A Strong Point of View

By | March 17, 2014

We are interviewing for some VP positions and it has me thinking about one trait that I look for in a candidate, regardless of position.

Does this person have a strong point of view?

Not all leaders are managers and not all managers are leaders.  However, leaders usually have a strong point of view, a vision about where they want to go.  I love working with people like this.

I like to think that I endorse a meritocracy on a daily basis.  I try to make sure that the best idea wins within the framework of the real (not ideal) environment.  This is part of my point of view.

When interviewing an engineer (for example), I love to hear about where they think technology is going.  I might disagree with their vision, but I respect people who put themselves out there and make a bet.

Then comes the problem…

When faced with new information, something that contradicts your vision and point of view, do you adapt and change?
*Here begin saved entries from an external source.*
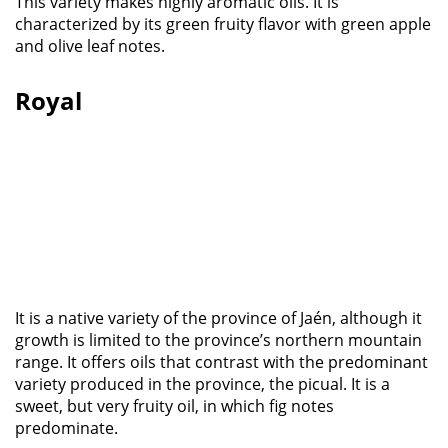
This variety makes highly aromatic oils. It is
characterized by its green fruity flavor with green apple
and olive leaf notes.
Royal
It is a native variety of the province of Jaén, although it
growth is limited to the province’s northern mountain
range. It offers oils that contrast with the predominant
variety produced in the province, the picual. It is a
sweet, but very fruity oil, in which fig notes
predominate.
Tea Party Republicans (sorry to anyone who will be offended) will ignore science, facts, evidence and logic to “stick to their principles”.  They would literally die before they admitted they are wrong about Climate Change or any of a number of issues.  “Flip-flopping” is considered a deadly trait in politics.  It’s like you need to be right immediately because you can never change your mind or be convinced of the merits of an alternate point of view.

Having a strong point of view doesn’t mean you can’t change your mind.  It just means that when you are convinced of a new course, you adopt that course with zeal.

This is tricky stuff.  You get too attached to your point of view and you become stubborn.  You go with the flow and fail to lead in a positive direction.  Like in many things, balance is required.

Well, that’s my point of view anyway.